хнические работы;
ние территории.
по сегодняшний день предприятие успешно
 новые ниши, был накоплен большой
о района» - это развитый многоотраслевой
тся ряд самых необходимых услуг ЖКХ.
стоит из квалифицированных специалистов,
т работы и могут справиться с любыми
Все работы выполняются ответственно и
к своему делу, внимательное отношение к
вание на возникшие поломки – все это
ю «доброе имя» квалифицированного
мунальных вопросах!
--
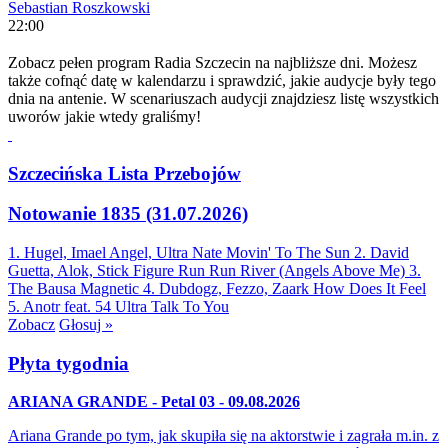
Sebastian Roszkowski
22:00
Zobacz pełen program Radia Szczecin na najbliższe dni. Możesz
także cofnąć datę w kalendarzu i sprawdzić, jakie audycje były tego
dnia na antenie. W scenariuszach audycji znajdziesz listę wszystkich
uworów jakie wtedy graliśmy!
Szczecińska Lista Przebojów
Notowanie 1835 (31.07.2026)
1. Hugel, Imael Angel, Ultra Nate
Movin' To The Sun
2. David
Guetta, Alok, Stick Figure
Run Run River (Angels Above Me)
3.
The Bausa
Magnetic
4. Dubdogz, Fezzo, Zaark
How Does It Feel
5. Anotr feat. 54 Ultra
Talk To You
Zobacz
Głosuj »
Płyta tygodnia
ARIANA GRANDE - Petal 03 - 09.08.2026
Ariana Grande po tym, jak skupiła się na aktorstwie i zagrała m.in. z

Your task: Within the data above, the span starting at the line containing "Sebastian Roszkowski" and ending at the line containing "Movin' To The Sun" is to be retyped exactly, with no other lines.

Final answer:
Sebastian Roszkowski
22:00
Zobacz pełen program Radia Szczecin na najbliższe dni. Możesz
także cofnąć datę w kalendarzu i sprawdzić, jakie audycje były tego
dnia na antenie. W scenariuszach audycji znajdziesz listę wszystkich
uworów jakie wtedy graliśmy!
Szczecińska Lista Przebojów
Notowanie 1835 (31.07.2026)
1. Hugel, Imael Angel, Ultra Nate
Movin' To The Sun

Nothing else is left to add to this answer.